Society increasingly depends on networks in general and the Internet in particular, for just about every aspect of daily lives. Consumers use the Internet to access information, obtain products and services, manage finances, and communicate with one another. Businesses use the Internet to conduct business with consumers and other businesses. Nations rely on the Internet to conduct the affairs of government, deliver services to their citizens, and, to some extent, manage homeland security and conduct military operations.
As the Internet increases its reach in global scope, services traditionally implemented on separate networks are increasingly subsumed by the Internet, either as overlays, gateway access, or replacement for the legacy networks. These include the PSTN (public switched telephone network - wired and wireless), SCADA (supervisory control and data acquisition) networks for managing the power grid and other critical infrastructure, sensor networks, mobile ad hoc networks, and military networks.
With this increasing dependence on Internet and the integration of services in it, increasingly severe consequences come from the disruption of networked services. Life of individuals and the quality of life, the economic viability of businesses and organizations, and the security of nations are directly linked to the resilience, survivability, and dependability of the Global Internet.
Ironically, the increased dependence and sophistication of services make the Internet more vulnerable to problems. Mobile wireless Internet access is more susceptible to the challenges of dynamicity, weakly connected channels, and unpredictable delay. The Internet is an increasingly attractive target to recreational crackers, industrial espionage, terrorists, and information warfare.
It is also generally recognized that the Internet has evolved over many years without the resilience, manageability, and security needed for the future. Enhancements to the existing Internet infrastructure are hampered by the need for backward compatibility, and this in turn has resulted in important, yet isolated, tweaks to particular parts of the infrastructure, such as the optical ring restoration mechanisms. There has been very little research on a systematic approach to Internet resilience.
We propose a fundamentally new architectural approach to Internet resilience that is multilevel and systematic. At the same time, we aim to maximize interoperability with legacy network components.
Resilience is defined as the ability of the network to provide and maintain an acceptable level of service in the face of various faults and challenges to normal operation. This service includes the ability for users and applications to access information when needed (e.g., Web browsing and sensor monitoring), the maintenance of end-to-end communication association (e.g., tele- and video conferences), and the operation of distributed processing and networked storage. The challenges that may impact normal operation include:
· unintentional misconfiguration or operational mistakes
· large-scale natural disasters (e.g., hurricanes, earthquakes, ice storms, tsunami, floods)
· malicious attacks from intelligent adversaries against the network hardware, software, or
protocol infrastructure including DDoS (distributed denial of service) attacks
· environmental challenges of mobility, weak channels, and unpredictably long delay
· unusual but legitimate traffic load such as a flash crowds
Our definition of resilience is therefore a superset of commonly used definitions for survivability, dependability, and fault tolerance.
Resilience aim can be generally achieved via a six-step strategy, which could be neatly described with the help of a castle analogy:
· Defence, according to which the Internet is made robust to challenges and attacks (analogy:
strong castle wall);
· Detection of an adverse event or challenge that has impaired normal operation of the Internet
and degraded services (analogy: guards on the castle wall);
· Remediation in which action is autonomously taken to continue operations as much as
possible and to mitigate the damage (analogy: boiling oil and fortification of internal walls when
the castle wall is breached by a trebuchet);
· Recovery to original normal operations once the adverse event has ended or the attacker has
been repelled (analogy: cleaning up the oil and repairing the hole in the castle wall);
· Diagnose the root cause of the challenge that impaired normal operation.
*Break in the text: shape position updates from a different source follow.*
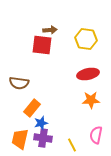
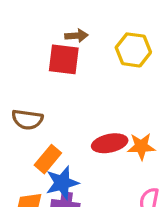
red ellipse: (88, 74) -> (110, 143), moved
blue star: (41, 123) -> (62, 183), size x1.5

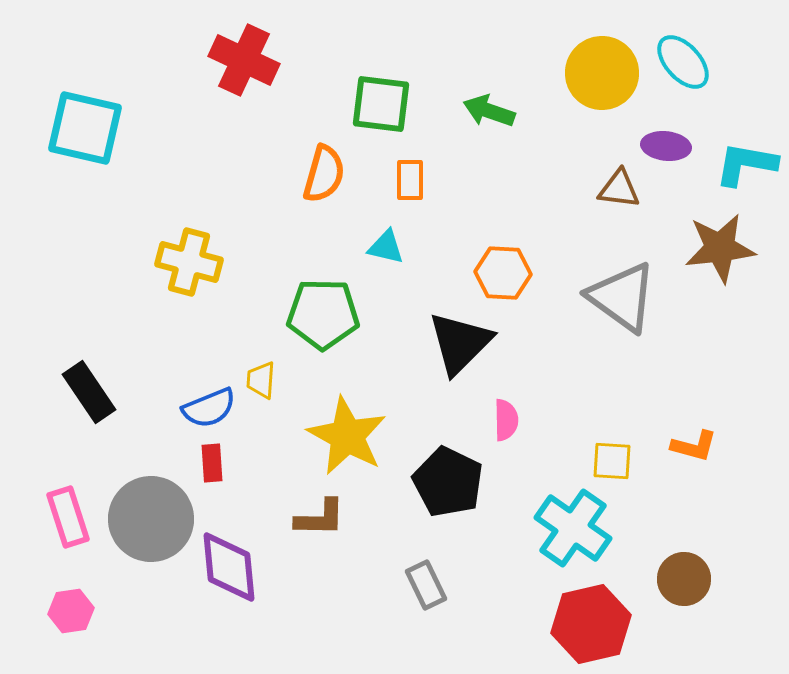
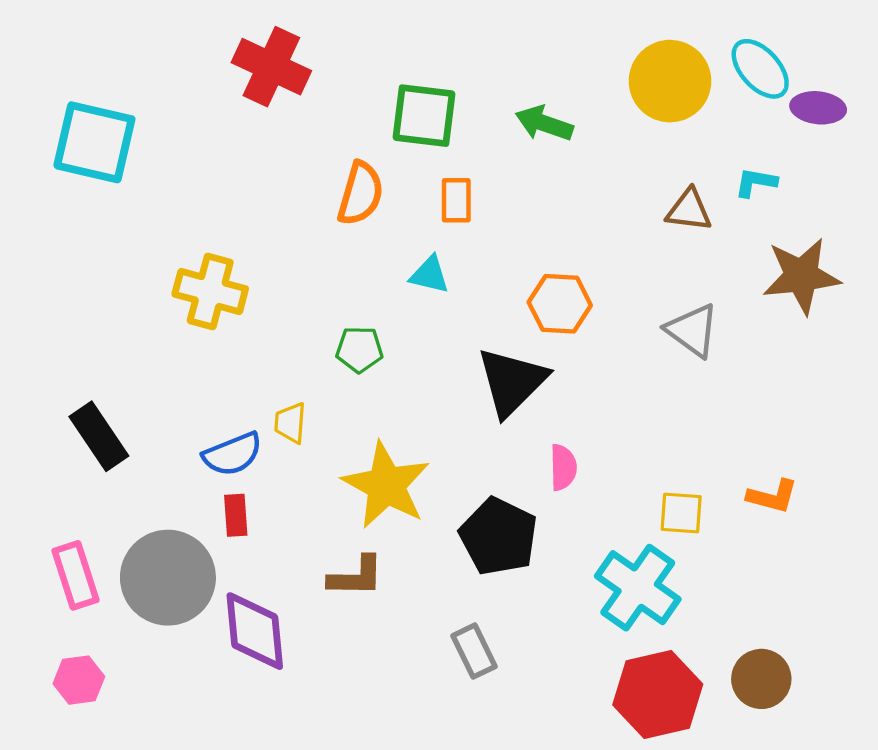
purple ellipse: (666, 146) -> (818, 108), moved
cyan L-shape: (746, 164) -> (756, 182), moved, size x0.6
gray triangle: (622, 297) -> (692, 330), size x0.7
green pentagon: (323, 314) -> (359, 349), size x0.6
brown circle: (684, 579) -> (761, 679), moved

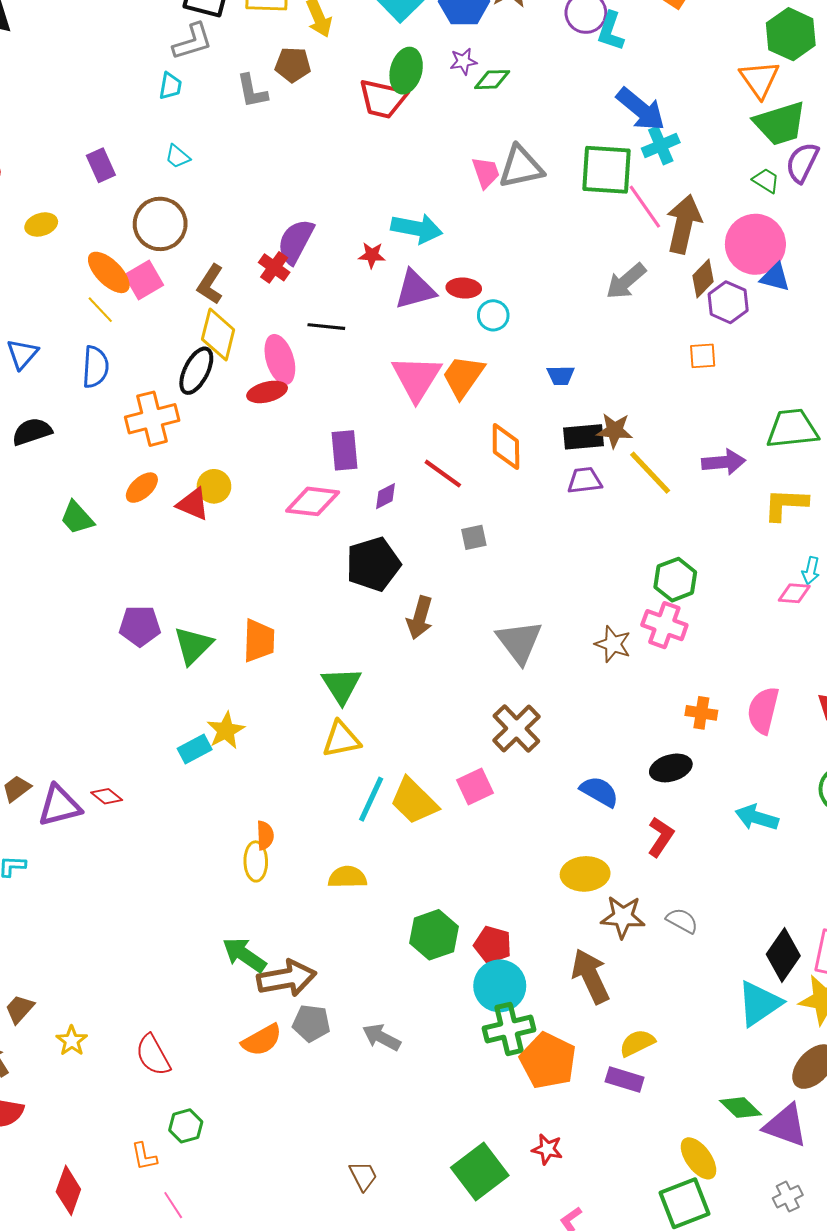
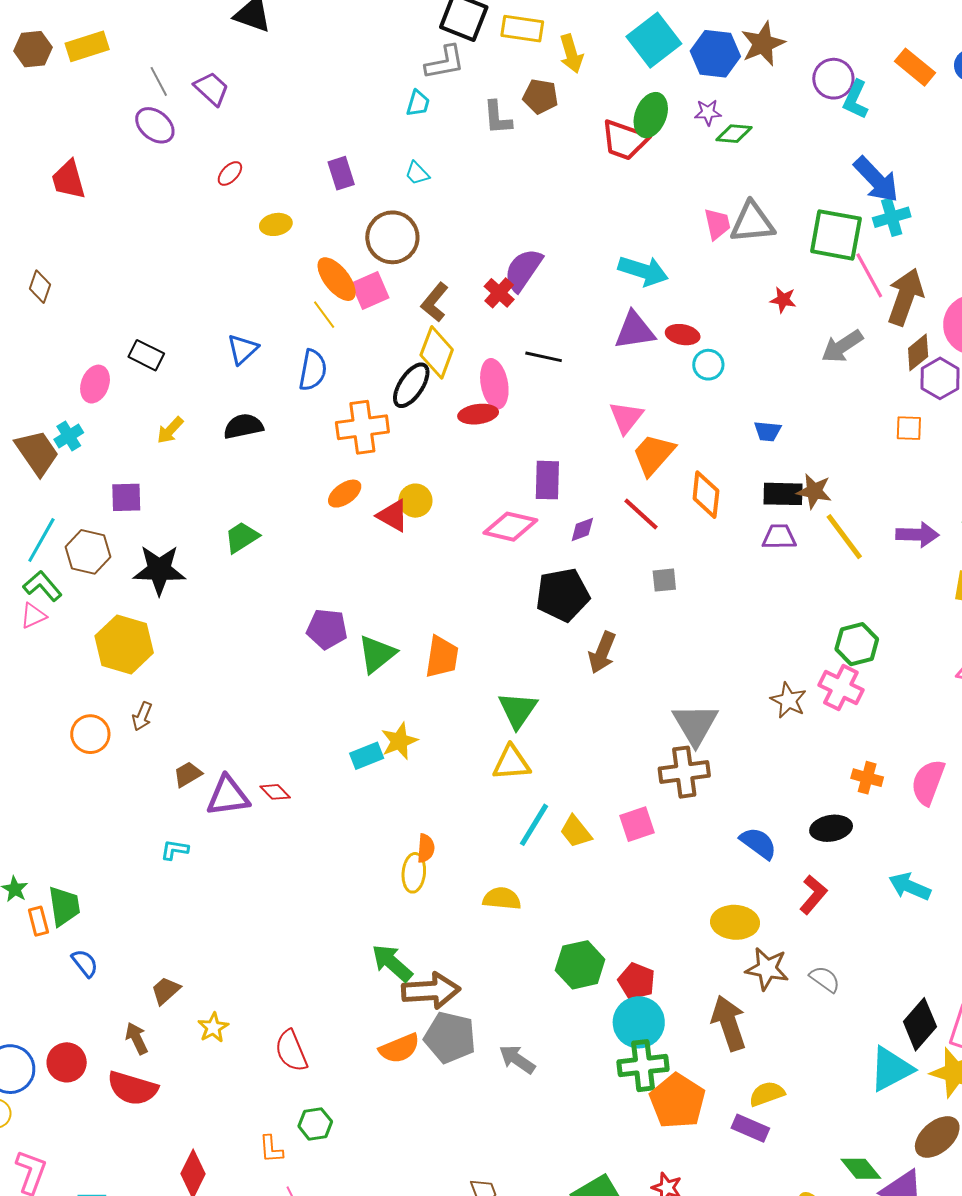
red star: (372, 255) -> (783, 300), moved
orange trapezoid: (463, 377) -> (654, 454), moved
pink triangle: (416, 378) -> (626, 417), size x0.7
green trapezoid: (77, 518) -> (242, 537), moved, turned 93
gray triangle: (519, 642) -> (695, 724), moved
brown cross: (516, 728) -> (684, 772), turned 30
yellow trapezoid: (414, 801) -> (576, 832), size x0.7
gray pentagon: (311, 1023) -> (450, 1037), size x1.4

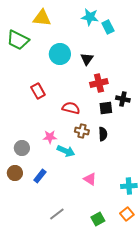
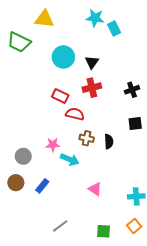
red cross: (99, 83) -> (92, 88), moved
red rectangle: (38, 91) -> (60, 96), moved, turned -35
black cross: (123, 99) -> (132, 90), moved, turned -32
black square: (106, 108) -> (135, 124), moved
green square: (98, 219) -> (103, 231), turned 32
This could be used
to improve the system design and effect the recovery to a better state (analogy: determine the
way in which enemy soldiers entered the inner walls of the castle); and
· Refinement of future behavior based on reflection of the previous cycle (analogy: construction
of a thicker wall that will defend against current and predicted trebuchet technology).
This high-level model can then be applied to particular contexts of network design, such as routing and end-to-end protocols, resulting in particular mechanisms that address specific challenges, both being a subset of the aforementioned categorizations.
In ResumeNet, besides detailing and quantifying the aforementioned framework, we investigated particular mechanisms that can be viewed as its building blocks (monitoring, learning processes, decision engines). It is, in fact, the synthesis of these blocks that will enforce resilience to the various network layers.
Last, but not least, the project picks particular network-level and service provision scenarios for deepening into the mechanism-level analysis and carrying out their experimental evaluation. The scenarios to be implemented on top of existing to-be-enhanced test beds are a well-balanced mix of networking scenarios with both short-term and longer-term potential for commercial exploitation.